- **PROBLEM REQUIREMENTS**: Each line that includes "dạng" must be copied from the records.

- **INFORMATION SHOWN**:

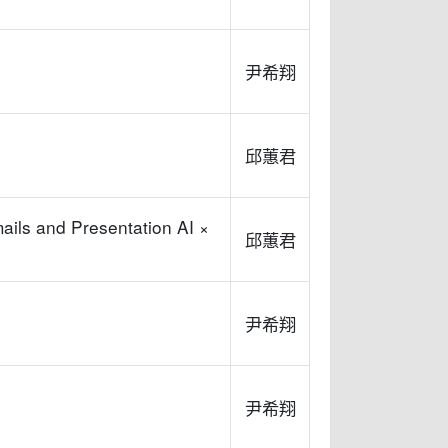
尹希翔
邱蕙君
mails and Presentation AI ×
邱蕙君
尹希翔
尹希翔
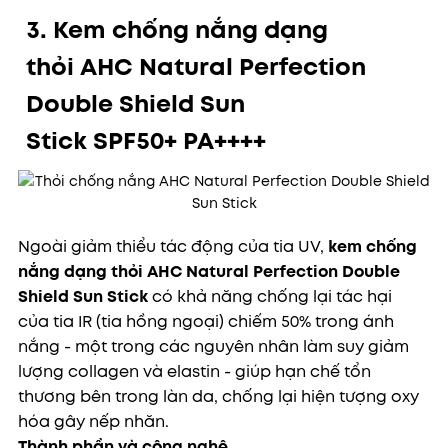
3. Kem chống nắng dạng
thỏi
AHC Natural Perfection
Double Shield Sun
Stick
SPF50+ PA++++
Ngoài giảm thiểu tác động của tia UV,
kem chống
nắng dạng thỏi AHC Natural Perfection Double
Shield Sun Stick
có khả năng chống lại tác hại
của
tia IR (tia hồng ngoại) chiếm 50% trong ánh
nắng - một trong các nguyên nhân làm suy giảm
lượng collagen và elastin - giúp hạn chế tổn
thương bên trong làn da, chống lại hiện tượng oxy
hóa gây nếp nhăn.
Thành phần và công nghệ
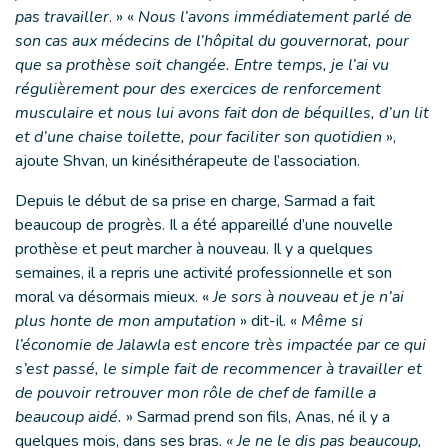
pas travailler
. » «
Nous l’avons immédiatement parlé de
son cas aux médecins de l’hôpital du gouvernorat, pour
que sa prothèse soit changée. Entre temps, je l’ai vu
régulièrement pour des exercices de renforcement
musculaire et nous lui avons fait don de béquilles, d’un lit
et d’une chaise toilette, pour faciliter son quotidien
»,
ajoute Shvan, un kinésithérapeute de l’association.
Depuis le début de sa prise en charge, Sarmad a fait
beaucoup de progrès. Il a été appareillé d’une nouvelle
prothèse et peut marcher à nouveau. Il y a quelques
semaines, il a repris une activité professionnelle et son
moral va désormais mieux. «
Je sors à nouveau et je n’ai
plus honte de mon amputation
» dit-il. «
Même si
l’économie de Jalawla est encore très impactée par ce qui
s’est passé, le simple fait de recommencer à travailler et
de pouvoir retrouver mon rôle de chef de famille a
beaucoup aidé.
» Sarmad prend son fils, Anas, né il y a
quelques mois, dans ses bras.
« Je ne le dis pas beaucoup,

- **EXERCISE RESPONSE**:
3. Kem chống nắng dạng
nắng dạng thỏi AHC Natural Perfection Double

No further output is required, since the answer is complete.